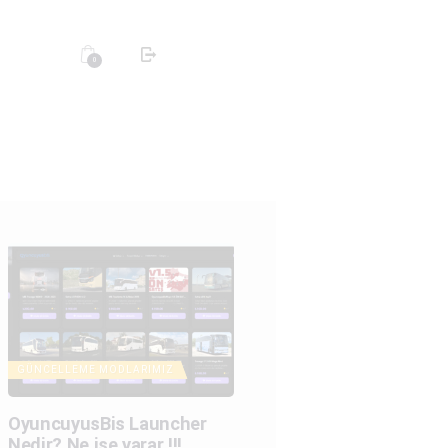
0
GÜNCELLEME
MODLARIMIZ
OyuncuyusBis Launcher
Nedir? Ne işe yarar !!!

--------------------

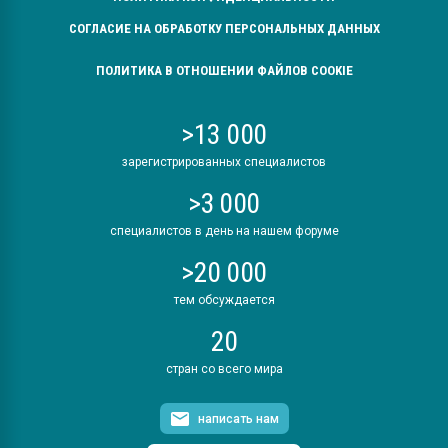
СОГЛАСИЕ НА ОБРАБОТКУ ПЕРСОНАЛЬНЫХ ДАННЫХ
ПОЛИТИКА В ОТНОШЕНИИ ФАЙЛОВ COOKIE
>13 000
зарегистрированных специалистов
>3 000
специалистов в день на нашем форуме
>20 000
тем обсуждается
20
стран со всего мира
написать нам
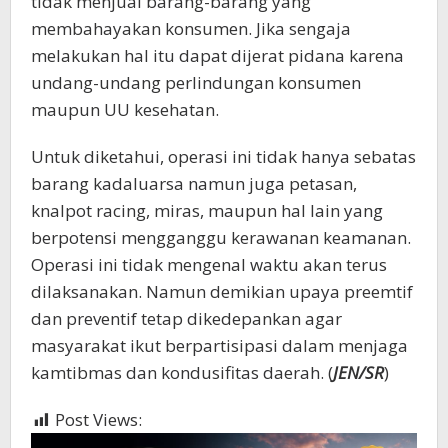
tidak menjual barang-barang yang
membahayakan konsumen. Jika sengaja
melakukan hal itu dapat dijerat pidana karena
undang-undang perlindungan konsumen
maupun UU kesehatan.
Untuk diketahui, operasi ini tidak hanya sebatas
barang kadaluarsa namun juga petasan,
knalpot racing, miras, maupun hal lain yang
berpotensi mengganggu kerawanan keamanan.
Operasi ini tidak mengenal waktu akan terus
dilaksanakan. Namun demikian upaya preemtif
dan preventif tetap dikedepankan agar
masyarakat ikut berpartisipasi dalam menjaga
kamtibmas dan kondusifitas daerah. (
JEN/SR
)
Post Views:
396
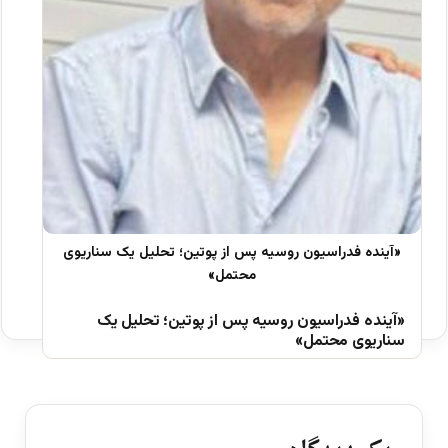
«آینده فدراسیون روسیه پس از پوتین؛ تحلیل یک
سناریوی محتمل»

--------------------

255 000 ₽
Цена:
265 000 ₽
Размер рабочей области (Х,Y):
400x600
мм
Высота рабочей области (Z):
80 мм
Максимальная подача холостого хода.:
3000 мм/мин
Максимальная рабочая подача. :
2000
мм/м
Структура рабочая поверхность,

--------------------

- What to do
Look through the data above for the word "barang". Report each line where it occurs.

- Solution for this problem
tidak menjual barang-barang yang
barang kadaluarsa namun juga petasan,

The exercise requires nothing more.